◆ **Exercise brief**: In the records below, find every line with the word "WEHI" and copy it.

__________________________________________________

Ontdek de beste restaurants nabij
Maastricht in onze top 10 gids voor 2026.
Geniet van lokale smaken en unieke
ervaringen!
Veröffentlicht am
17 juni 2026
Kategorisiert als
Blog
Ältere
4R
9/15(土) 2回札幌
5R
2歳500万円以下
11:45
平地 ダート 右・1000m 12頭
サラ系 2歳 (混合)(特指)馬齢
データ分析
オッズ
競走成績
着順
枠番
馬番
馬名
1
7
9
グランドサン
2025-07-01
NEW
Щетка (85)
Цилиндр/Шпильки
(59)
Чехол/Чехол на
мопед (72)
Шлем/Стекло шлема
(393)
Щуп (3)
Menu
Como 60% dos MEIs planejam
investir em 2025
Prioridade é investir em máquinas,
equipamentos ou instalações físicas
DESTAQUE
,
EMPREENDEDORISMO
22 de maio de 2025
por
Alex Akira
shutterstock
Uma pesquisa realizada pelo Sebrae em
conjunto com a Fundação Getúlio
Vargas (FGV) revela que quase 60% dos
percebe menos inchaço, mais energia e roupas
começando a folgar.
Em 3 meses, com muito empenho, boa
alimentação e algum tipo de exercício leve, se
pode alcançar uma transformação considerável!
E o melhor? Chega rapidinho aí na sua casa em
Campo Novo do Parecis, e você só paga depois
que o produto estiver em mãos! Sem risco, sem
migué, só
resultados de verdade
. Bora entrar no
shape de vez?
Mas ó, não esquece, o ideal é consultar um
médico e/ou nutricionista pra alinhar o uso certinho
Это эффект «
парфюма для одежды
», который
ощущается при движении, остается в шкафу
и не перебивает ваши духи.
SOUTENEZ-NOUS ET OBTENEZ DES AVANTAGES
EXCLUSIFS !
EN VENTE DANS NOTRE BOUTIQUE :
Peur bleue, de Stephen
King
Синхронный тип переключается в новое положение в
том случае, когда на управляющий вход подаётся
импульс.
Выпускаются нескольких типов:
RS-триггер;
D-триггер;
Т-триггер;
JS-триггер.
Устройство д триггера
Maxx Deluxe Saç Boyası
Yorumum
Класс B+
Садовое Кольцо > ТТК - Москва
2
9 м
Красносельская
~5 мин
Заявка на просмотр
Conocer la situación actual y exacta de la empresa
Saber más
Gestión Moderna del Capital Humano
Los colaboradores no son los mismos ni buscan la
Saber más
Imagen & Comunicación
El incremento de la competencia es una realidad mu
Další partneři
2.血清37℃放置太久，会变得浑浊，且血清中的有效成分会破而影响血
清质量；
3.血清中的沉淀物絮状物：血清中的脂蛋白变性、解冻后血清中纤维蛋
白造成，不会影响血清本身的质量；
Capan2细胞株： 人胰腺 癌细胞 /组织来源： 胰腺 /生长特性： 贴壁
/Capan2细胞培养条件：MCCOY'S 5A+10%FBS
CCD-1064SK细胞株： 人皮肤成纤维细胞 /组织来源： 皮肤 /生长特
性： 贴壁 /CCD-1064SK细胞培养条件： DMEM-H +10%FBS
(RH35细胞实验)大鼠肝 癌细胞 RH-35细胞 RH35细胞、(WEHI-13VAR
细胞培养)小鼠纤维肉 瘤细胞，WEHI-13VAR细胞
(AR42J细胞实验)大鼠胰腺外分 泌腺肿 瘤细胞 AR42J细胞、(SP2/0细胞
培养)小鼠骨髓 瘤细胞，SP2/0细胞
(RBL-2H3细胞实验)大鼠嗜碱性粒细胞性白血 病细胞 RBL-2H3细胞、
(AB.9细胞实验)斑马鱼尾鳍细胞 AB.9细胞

__________________________________________________

◆ **Task result**:
(RH35细胞实验)大鼠肝 癌细胞 RH-35细胞 RH35细胞、(WEHI-13VAR
细胞培养)小鼠纤维肉 瘤细胞，WEHI-13VAR细胞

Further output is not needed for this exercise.